Bunun yanında dışkı %75 su, %25 katı madde içerir.
Bunlar arasında %50 karbon, %5-7 nitrojen, %3-4 fosfor ve %1-2 potasyum vardır. Ayrıca idrar ve dışkı, magnezyum ve selenyum gibi mikro besinleri de içerir. Aslında bu besinlerin tümü, mahsul yetiştirmek için geri dönüşüm noktasında oldukça etkilidir.
Örneğin bir çalışmada 520 kilogramlık insan dışkısının; 7,5 kilogram fosfor, nitrojen, potasyum ve 250 kilogram tahıl üretimine olanak sağlayan mikro besinleri üretebildiği öngörülür. Bu da 1 yılda 1 kişiye yetebilecek gıda anlamına gelir.
Öte yandan insan dışkısı; ağır metaller, çeşitli ilaçlar, patojenler ve sentetik hormonlar da içerir. E hâl böyle olunca insan atıklarını tarlalarda veya bahçelerde kullanmadan önce arıtmamız gerekir.
İnsan dışkısını gübreye dönüştürme fikri, aslında yeni değildir.
Bu gübreler 9. yüzyıldan beri tarımsal amaçlarla kullanılır ve özellikle Çin ve Japonya gibi ülkeler de 16. yüzyıldan beri bu dönüşüm fikrinden yararlanır. Ayrıca 18. yüzyılda Japonya’da insan atıkları, çiftliklerde gübre olarak kullanıldığından oldukça değerliydi.
Bu sebeple yoğun nüfuslu şehirlerden gelen insan dışkıları, tarım alanlarına taşınırdı ve hatta dışkıları gübre olarak kullanmak için satın almaya gücü yetmeyen çiftçiler, bu dışkıları gönül rahatlığıyla çalardı.
19. yüzyıla gelindiğinde ise Avrupalı çiftçiler, insan gübrelerini bir süre kullandı fakat daha sonra sentetik gübreye geçiş yaptı. Ancak Güneydoğu Asya, Afrika, Çin ve Latin Amerika gibi bazı küçük çiftçiler, insan dışkısını gübre olarak kullanmaya hâlâ devam etmekte.
Fakat insan dışkısının gübre olarak kullanılmasının yararlarının yanı sıra insanlar ve bazı çiftçiler, sosyo-kültürel tabulardan dolayı zaman zaman bu fikre sıcak bakmayabilir.
Bu tabular ise genellikle dışkının kötü kokusu, görsel iticilik ve çeşitli hastalıklar kapma riskidir. Örneğin Gana’da 400 çiftçiyle yapılan bir ankette; kişilerin %87’si insan dışkısına, elle veya başka şekilde temas edilmesinin sağlık riski oluşturduğu sonucuna vardı ancak dışkıların, mahsuller için verimli olduğunda da hemfikirdiler.

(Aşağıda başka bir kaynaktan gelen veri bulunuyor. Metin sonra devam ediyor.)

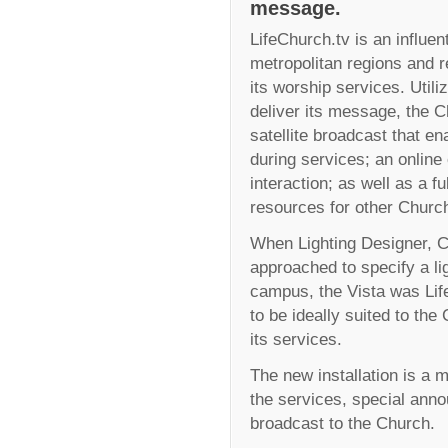
message.
LifeChurch.tv is an influen
metropolitan regions and
its worship services. Utili
deliver its message, the C
satellite broadcast that en
during services; an online
interaction; as well as a fu
resources for other Churc
When Lighting Designer, 
approached to specify a l
campus, the Vista was Life
to be ideally suited to the
its services.
The new installation is a 
the services, special ann
broadcast to the Church.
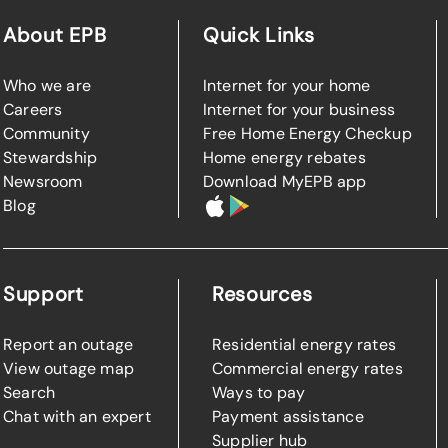
About EPB
Quick Links
Who we are
Internet for your home
Careers
Internet for your business
Community
Free Home Energy Checkup
Stewardship
Home energy rebates
Newsroom
Download MyEPB app
Blog
Support
Resources
Report an outage
Residential energy rates
View outage map
Commercial energy rates
Search
Ways to pay
Chat with an expert
Payment assistance
Supplier hub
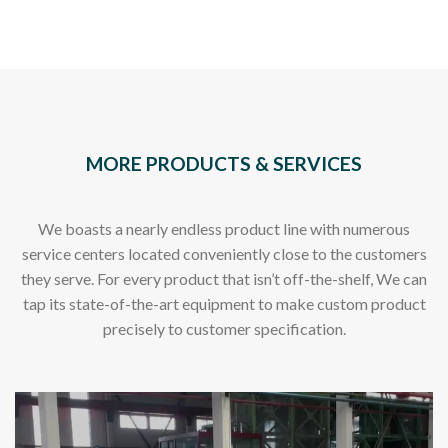
MORE PRODUCTS & SERVICES
We boasts a nearly endless product line with numerous
service centers located conveniently close to the customers
they serve. For every product that isn’t off-the-shelf, We can
tap its state-of-the-art equipment to make custom product
precisely to customer specification.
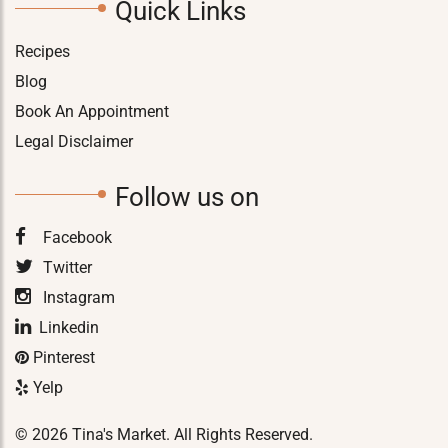
Quick Links
Recipes
Blog
Book An Appointment
Legal Disclaimer
Follow us on
Facebook
Twitter
Instagram
Linkedin
Pinterest
Yelp
© 2026 Tina's Market. All Rights Reserved.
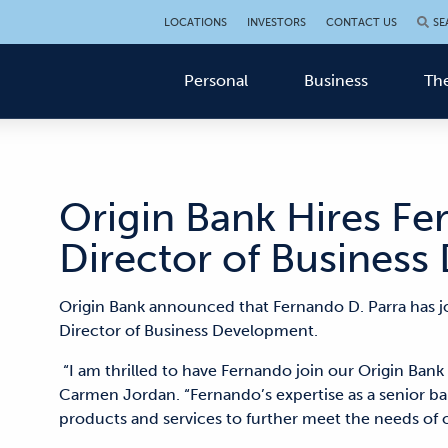
LOCATIONS
INVESTORS
CONTACT US
SE
Personal
Business
The
Origin Bank Hires Fe
Director of Busines
Origin Bank announced that Fernando D. Parra has j
Director of Business Development.
“I am thrilled to have Fernando join our Origin Ban
Carmen Jordan. “Fernando’s expertise as a senior ba
products and services to further meet the needs of 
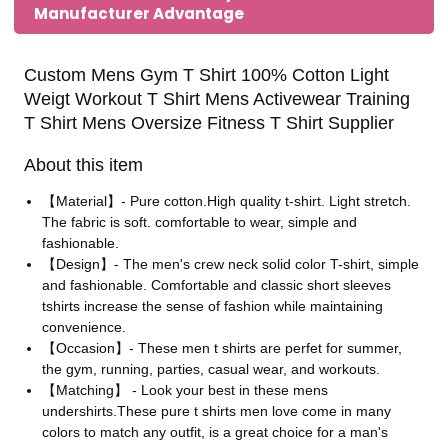
Manufacturer Advantage
Custom Mens Gym T Shirt 100% Cotton Light
Weigt Workout T Shirt Mens Activewear Training
T Shirt Mens Oversize Fitness T Shirt Supplier
About this item
【Material】- Pure cotton.High quality t-shirt. Light stretch.
The fabric is soft. comfortable to wear, simple and
fashionable.
【Design】- The men's crew neck solid color T-shirt, simple
and fashionable. Comfortable and classic short sleeves
tshirts increase the sense of fashion while maintaining
convenience.
【Occasion】- These men t shirts are perfet for summer,
the gym, running, parties, casual wear, and workouts.
【Matching】 - Look your best in these mens
undershirts.These pure t shirts men love come in many
colors to match any outfit, is a great choice for a man's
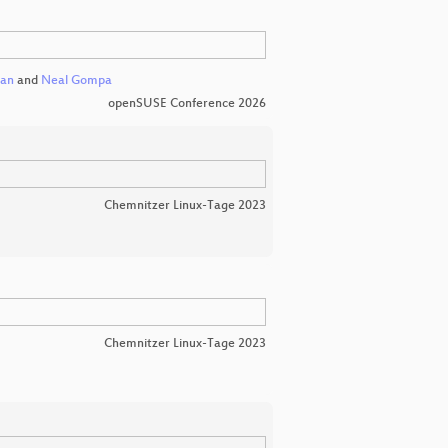
can
and
Neal Gompa
openSUSE Conference 2026
Chemnitzer Linux-Tage 2023
Chemnitzer Linux-Tage 2023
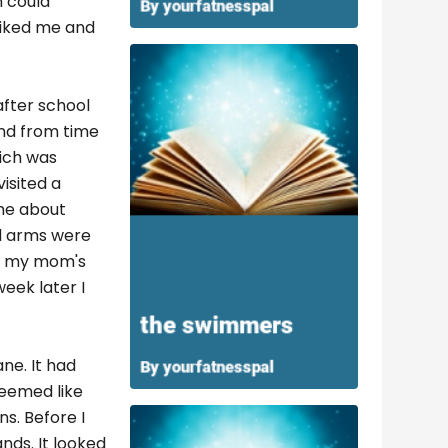
m could
 liked me and
after school
and from time
hich was
visited a
 me about
and arms were
on my mom's
eek later I
ane. It had
seemed like
ns. Before I
ds. It looked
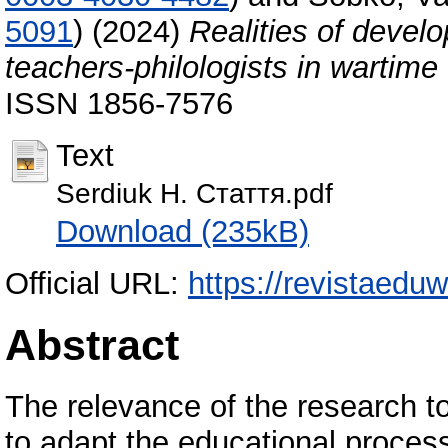
5091
)
(2024)
Realities of devel
teachers-philologists in wartime
ISSN 1856-7576
Text
Serdiuk H. Стаття.pdf
Download (235kB)
Official URL:
https://revistaeduw
Abstract
The relevance of the research t
to adapt the educational proces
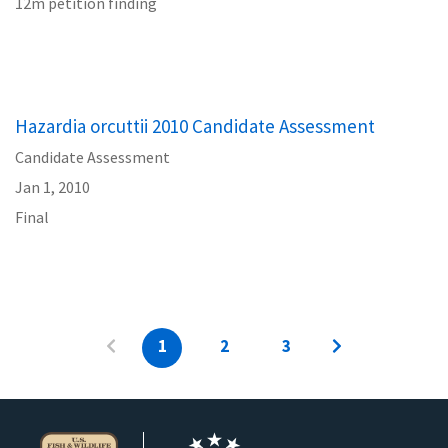
12m petition finding
Hazardia orcuttii 2010 Candidate Assessment
Candidate Assessment
Jan 1, 2010
Final
1
2
3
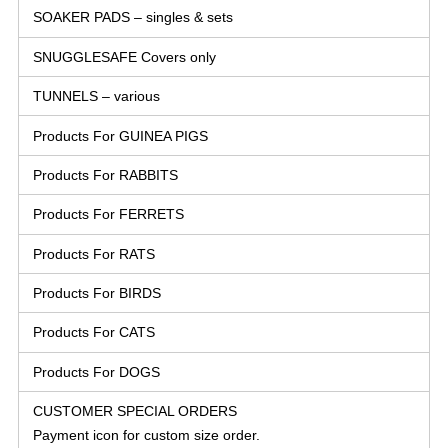
SOAKER PADS – singles & sets
SNUGGLESAFE Covers only
TUNNELS – various
Products For GUINEA PIGS
Products For RABBITS
Products For FERRETS
Products For RATS
Products For BIRDS
Products For CATS
Products For DOGS
CUSTOMER SPECIAL ORDERS
Payment icon for custom size order.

Ayrıca Almanya’daki araştırmacılar, ikisi insan idrarından biri insan dışkısından olmak üzere üç tür lahana yetiştirdiler ve bunların verimini, organik bir gübre ile karşılaştırdılar.

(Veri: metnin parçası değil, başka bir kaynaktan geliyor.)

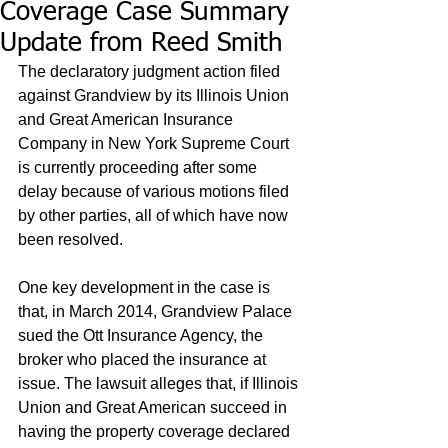
Coverage Case Summary
Update from Reed Smith
The declaratory judgment action filed 
against Grandview by its Illinois Union 
and Great American Insurance 
Company in New York Supreme Court 
is currently proceeding after some 
delay because of various motions filed 
by other parties, all of which have now 
been resolved. 
One key development in the case is 
that, in March 2014, Grandview Palace 
sued the Ott Insurance Agency, the 
broker who placed the insurance at 
issue. The lawsuit alleges that, if Illinois 
Union and Great American succeed in 
having the property coverage declared 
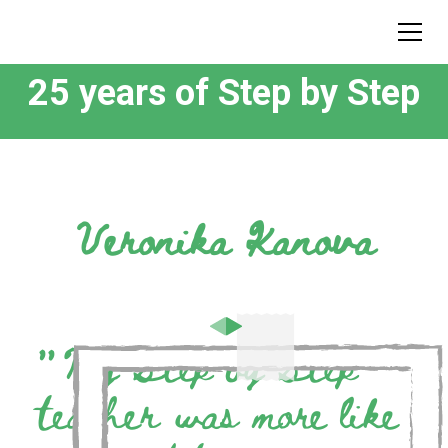
25 years of Step by Step
Veronika Kanova
”
My Step by Step
teacher was more like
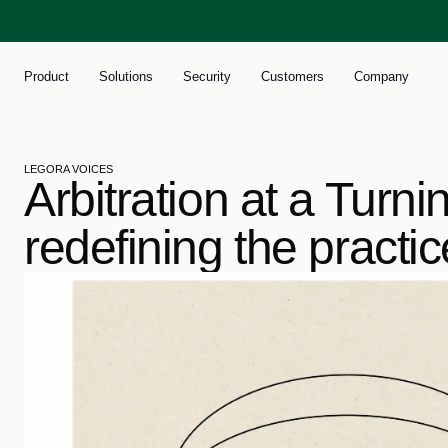
Product
Solutions
Security
Customers
Company
LEGORA VOICES
Arbitration at a Turni
redefining the practic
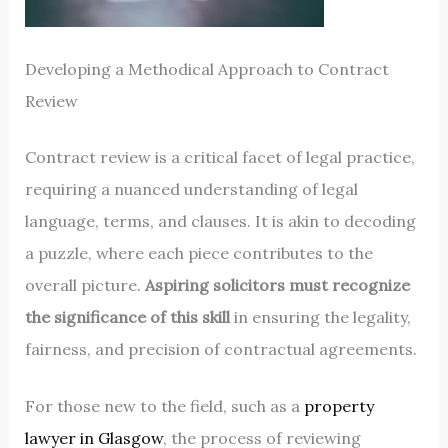
Developing a Methodical Approach to Contract
Review
Contract review is a critical facet of legal practice,
requiring a nuanced understanding of legal
language, terms, and clauses. It is akin to decoding
a puzzle, where each piece contributes to the
overall picture.
Aspiring solicitors must recognize
the significance of this skill
in ensuring the legality,
fairness, and precision of contractual agreements.
For those new to the field, such as a
property
lawyer in Glasgow
, the process of reviewing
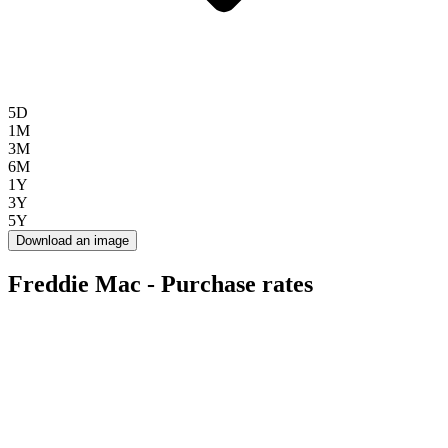
5D
1M
3M
6M
1Y
3Y
5Y
Download an image
Freddie Mac - Purchase rates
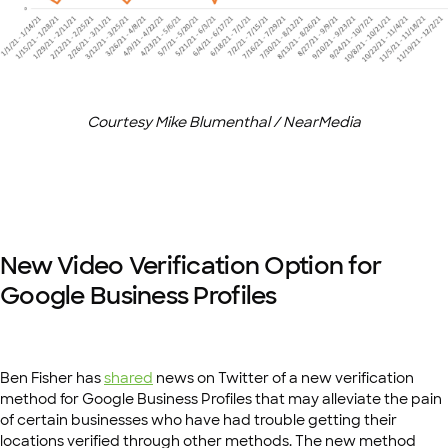
Courtesy Mike Blumenthal / NearMedia
New Video Verification Option for
Google Business Profiles
Ben Fisher has
shared
news on Twitter of a new verification
method for Google Business Profiles that may alleviate the pain
of certain businesses who have had trouble getting their
locations verified through other methods. The new method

İdrar bazlı gübrelerden elde edilen verim ticari gübreye kıyasla daha yüksekken; dışkıyla gübrelenen mahsül, ticari gübreye göre %20-30 daha düşüktü. Öte yandan dışkı bazlı gübre, toprağın karbon içeriğini iyileştirmişti.
Daha da önemlisi; araştırmacılar insan dışkısını kauçuk katkı maddeleri, ağrı kesiciler, hormonlar ve böcek kovucular gibi kimyasallar açısından test ederek bu gübrelerin güvenliğini değerlendirmeye çalıştılar. Fakat bu çalışmalar %93 oranında bir sonuca ulaşamadı.
Sonuç olarak çiftçiler, işletme maliyetlerini azaltma ve toprağın besin değerini artırma noktasında insan dışkısını kullanmanın avantajlarının farkındadır.
Ancak değindiğimiz gibi bazı zamanlar sosyal tabular ve tüketicinin kabulüyle ilgili endişeler sebebiyle, insan dışkısını kullanmakta tereddütler vardır. Bu tereddütleri ortadan kaldırmak için ise insan atıklarını arıtma noktasındaki teknolojiler ve bu işlemin insan sağlığı noktasındaki riskler daha ayrıntılı şekilde araştırılabilir.